Looking across a snow covered landscape can be both pleasing and overwhelming. Your perspective may depend on whether you are about to go skiing or shovel out a buried car. But, there is no denying that individual snowflakes are as beautiful as they are complex.
Most often, when we talk about snowflakes we really mean snow crystals, which are single crystals of ice with six-fold symmetry. A snowflake can also mean a combination of multiple snow crystals.
It is true that no 2 are alike, but they do have things in common with each other. Snow crystals begin as a microscopic speck of dust. Scientists call these small particles condensation nuclei. They supply the surface that a water droplet needs to initially freeze to ice. Once a droplet freezes, it continues growing into a snow crystal as water vapor condenses on its surface.

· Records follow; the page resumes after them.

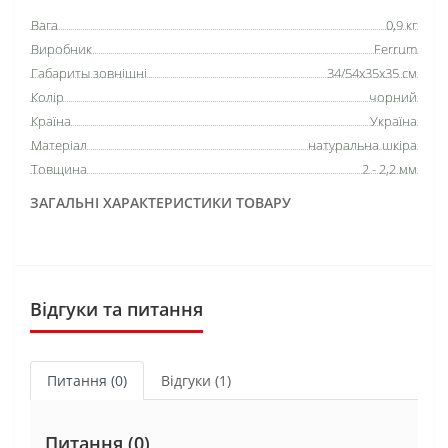
Вага
0,9 кг
Виробник
Ferrum
Габариты зовнішні
34/54х35х35 см
Колір
чорний
Країна
Україна
Матеріал
натуральна шкіра
Товщина
2 - 2,2 мм
ЗАГАЛЬНІ ХАРАКТЕРИСТИКИ ТОВАРУ
Відгуки та питання
Питання
(0)
Відгуки (1)
Питання
(0)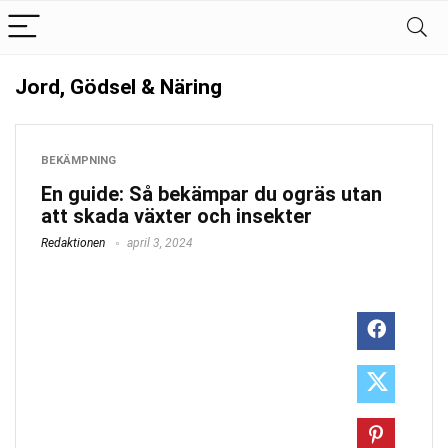
Jord, Gödsel & Näring
BEKÄMPNING
En guide: Så bekämpar du ogräs utan
att skada växter och insekter
Redaktionen
april 3, 2024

We know that a glass of water will freeze at 32 degrees Fahrenheit, but dispersed fine droplets can remain liquid in air as cold as -40 degrees Fahrenheit. These supercooled droplets promote the growth of ice crystals.
The path that an individual ice crystal takes on its way to the ground is unique to that crystal. The conditions along that path determine the shape and complexity we see when a snowflake lands on our coat sleeve.
On colder days here in Yellowstone we may get a chance to see a form of snow crystals called diamond dust. These hexagonal ice prisms are only a few 10ths of a millimeter in size and nearly invisible to the naked eye. These small crystals sparkle in the sunlight as if the air is twinkling. Cirrus clouds are made of diamond dust.
The largest ice crystals are called stellar dendrites. They begin as small hexagonal ice prisms with branches that grow simultaneously from the six corners. The side branches are triggered by changes in temperature and humidity.
Ice crystals can also come in column or needle shapes. They never come with 4, 5, 7 or 8 sides.
While talking about snowflakes, Thoreau said, “How full of the creative genius is the air in which these are generated! I should hardly admire more if real stars fell and lodged on my coat.”